I thought, “Man, my pitching skills are AMAZING” – until I saw they were all from my mom.

Then my AOL messenger popped up. It was mom. Again. I was about to delete when I read: did you see the news? A plane flew into the World Trade Center!!!! We are under attack.!!!!!!!!!!!!!!!!!!!!! Where are you? CALL ME NOW

So, that’s what I did. I assured her I was ok and then ran into the president’s office to flip on the TV. And, when others arrived at the office, we ran to the other side of the building and….as we watched….the second plane hit.

Smoke billowing from everywhere, and our offices a mere 2 miles from the site of devastation, my mind went to the friends who worked in the towers ….  My “boyfriend” being one of them.
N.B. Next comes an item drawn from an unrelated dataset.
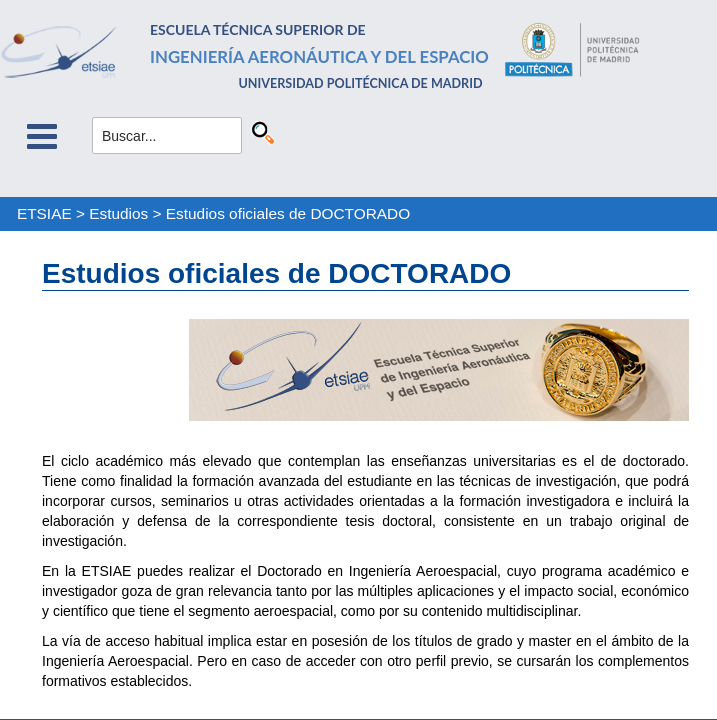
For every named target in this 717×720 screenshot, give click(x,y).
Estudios (118, 213)
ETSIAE (44, 213)
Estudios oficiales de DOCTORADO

I dialed my phone frantically and failed to reach anyone. I cried. I was scared, and yet, calm.

The office sent us home.

But my home was by the UN – and there was still a plane at large. We did not know that the heros of flight 93 would surface that day to save hundreds thousands of lives. So, two older and wiser friends decided I would go home with one of them, to the West Village, to wait it out.

As we walked from the office to her small, but cozy, light-filled studio apartment, the silence was deafening. My city….MY BIG APPLE…..was stunned silent.

You’d imagine that the chaos and hustle bustle would be ever-present. But, alas, the calm prevailed. Kindness prevailed. Strangers made eye contact that said, we are all scared and yet, we are strong and must be strong for those who cannot be strong now. We were united in that moment of grief and, for many, still are united.

Eventually, I heard from a few friends – including the boyfriend – and learned they were all OK. And, as the day progressed, we all found ourselves transfixed to the news – to the repeated footage of the planes; the repeated footage of the buildings crumbling to the ground; to the repeated sounds bites of women, children and men crying screaming out in pain for those who were lost or missing or dead or injured.

But, as I recount this story, what stands out is not the pain or the suffering. Not the injustice of it all – because, and believe me, it was an injustice to all of us…..but rather, the beauty I found in the way we rallied together. The love and patriotism that I’d never experienced. The kindness of strangers. The strength we all found, together and alone, to carry on and continue to live.

To live for those who were denied that opportunity.

And so, today, 11 years later, we remember. We remember those who tried to stop us from carrying on with our way of life. We remember those who are threatened by our democracy and the premise of our great nation. We honor those who, willingly or not, died for our country. We honor the first responders who risked life and limb and still do. We honor the soldiers who protect us.

We honor each other for being strong, kind and good.

I no longer resent those who have their own story to tell – no matter how far or near they were to that day. I no longer think my story is more important than some. Instead, I see it as one of 1 million stories that make up what history books cannot teach.  The stories, you see, make up the truth….the stories teach.

I hope that they will teach that kindness and honor, democracy and liberty, courage and strength of heart will champion evil.